Satu kapal kargo terlihat di Yangshan Deepwater Port di Shanghai Oktober lalu. Perusahaan data pengiriman mengatakan mereka telah kehilangan informasi tentang kapal di perairan China dalam beberapa pekan terakhir.

Perusahaan pelayaran mengandalkan data AIS untuk memprediksi pergerakan kapal, melacak tren musiman, dan meningkatkan efisiensi pelabuhan, menurut Cook dari VesselsValue.

Dia mengatakan kurangnya data China "dapat secara signifikan berdampak pada visibilitas rantai pasokan laut di seluruh China." Negara ini adalah salah satu importir utama dunia untuk batu bara dan bijih besi, serta pengekspor peti kemas yang besar.

"Saat kita memasuki periode Natal, itu akan berdampak sangat besar pada [rantai pasokan] dan ini adalah elemen terpenting saat ini," kata Georgios Hatzimanolis, ahli strategi media untuk Lalu Lintas Laut.

Dia memperkirakan hilangnya data kapal "menit demi menit" dari China memiliki "dampak besar pada rantai pasokan," karena perusahaan dapat kehilangan informasi penting tentang waktu dok, pembongkaran, dan keberangkatan kapal.

Rantai pasokan global sudah berada di bawah "tekanan besar," tambahnya. "Tidak perlu faktor lain untuk membuatnya lebih sulit."

Isolasi diri China

Keinginan China untuk mempertahankan kendali mutlak atas semua data dan informasi di dalam perbatasannya tidak mengejutkan, karena Presiden Xi Jinping terus menegaskan kembali dominasi Partai Komunis yang berkuasa dalam setiap aspek ekonomi dan masyarakat.

Negara ini telah mendorong swasembada ekonomi karena menghadapi ancaman eksternal, seperti sanksi AS terhadap teknologi utama.

Xi menekankan tujuan kemandiriannya di tahun-tahun sebelum dan selama perang perdagangan dan teknologi yang pahit dengan mantan Presiden AS Donald Trump. Itulah intinya, misalnya, "Made in China 2025," sebuah rencana ambisius untuk mendorong sektor manufaktur China ke bidang teknologi yang lebih maju.

Beberapa pejabat tinggi di Beijing baru-baru ini mencoba memadamkan kekhawatiran di antara investor global bahwa negara itu mengisolasi diri dari seluruh dunia karena memprioritaskan keamanan nasional.

Wakil Presiden China Wang Qishan, yang dianggap sebagai sekutu tepercaya Xi, mengatakan kepada Forum Ekonomi Baru Bloomberg di Singapura bahwa China tidak akan "berkembang terisolasi dari dunia." Berbicara melalui video, dia juga meminta negara-negara untuk menjaga rantai pasokan "stabil dan lancar."

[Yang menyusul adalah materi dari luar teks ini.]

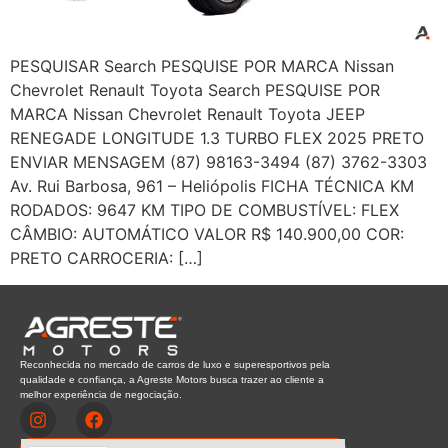
PESQUISAR Search PESQUISE POR MARCA Nissan
Chevrolet Renault Toyota Search PESQUISE POR
MARCA Nissan Chevrolet Renault Toyota JEEP
RENEGADE LONGITUDE 1.3 TURBO FLEX 2025 PRETO
ENVIAR MENSAGEM (87) 98163-3494 (87) 3762-3303
Av. Rui Barbosa, 961 – Heliópolis FICHA TÉCNICA KM
RODADOS: 9647 KM TIPO DE COMBUSTÍVEL: FLEX
CÂMBIO: AUTOMÁTICO VALOR R$ 140.900,00 COR:
PRETO CARROCERIA: […]
Reconhecida no mercado de carros de luxo e superesportivos pela
qualidade e confiança, a Agreste Motors busca trazer ao cliente a
melhor experiência de negociação.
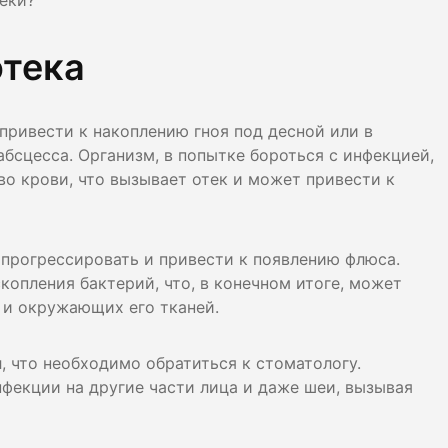
еки?
лости рта
отека
ция
ка
 привести к накоплению гноя под десной или в
абсцесса. Организм, в попытке бороться с инфекцией,
о крови, что вызывает отек и может привести к
 прогрессировать и привести к появлению флюса.
опления бактерий, что, в конечном итоге, может
 и окружающих его тканей.
 что необходимо обратиться к стоматологу.
екции на другие части лица и даже шеи, вызывая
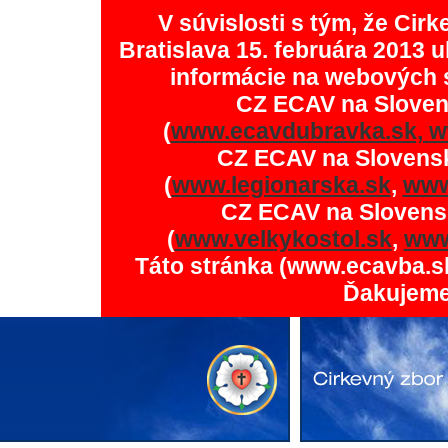
V súvislosti s tým, že Ci
Bratislava 15. februára 2013 u
informácie na webových 
CZ ECAV na Slove
(
www.ecavdubravka.sk,
w
CZ ECAV na Slovens
(
www.legionarska.sk
,
www
CZ ECAV na Slovens
(
www.velkykostol.sk
,
www
Táto stránka (www.ecavba.s
Ďakujeme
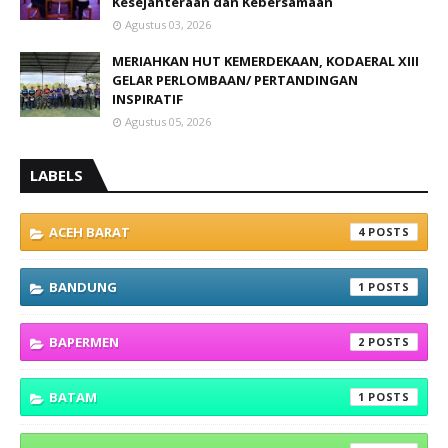
Kesejahteraan dan Kebersamaan
Agustus 03, 2026
MERIAHKAN HUT KEMERDEKAAN, KODAERAL XIII
GELAR PERLOMBAAN/ PERTANDINGAN
INSPIRATIF
Agustus 05, 2026
LABELS
ACEH BARAT
4
BANDUNG
1
BAPERMEN
2
BATAM
1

Tetapi China telah menganut kebijakan selama pandemi virus corona yang seringkali tampak melakukan sebaliknya.

Misalnya, selama pandemi, Xi telah menggandakan dorongannya untuk kemandirian, menekankan perlunya menciptakan rantai pasokan "independen dan terkendali" untuk memastikan keamanan nasional.

Dan tindakan keras negara itu terhadap teknologi diperpanjang musim panas ini ke IPO asing, ketika Administrasi Cyberspace China mengusulkan agar perusahaan besar dengan lebih dari satu juta pelanggan meminta persetujuan sebelum mencatatkan saham di luar negeri. Seperti halnya undang-undang privasi data baru-baru ini, agensi tersebut mengutip kekhawatiran tentang apakah data pribadi yang dipegang oleh perusahaan-perusahaan itu dapat dieksploitasi oleh pemerintah asing.

Tindakan China tahun ini mungkin harus dibayar mahal, jika negara itu bertindak terlalu jauh dalam upayanya untuk melindungi diri dari campur tangan asing.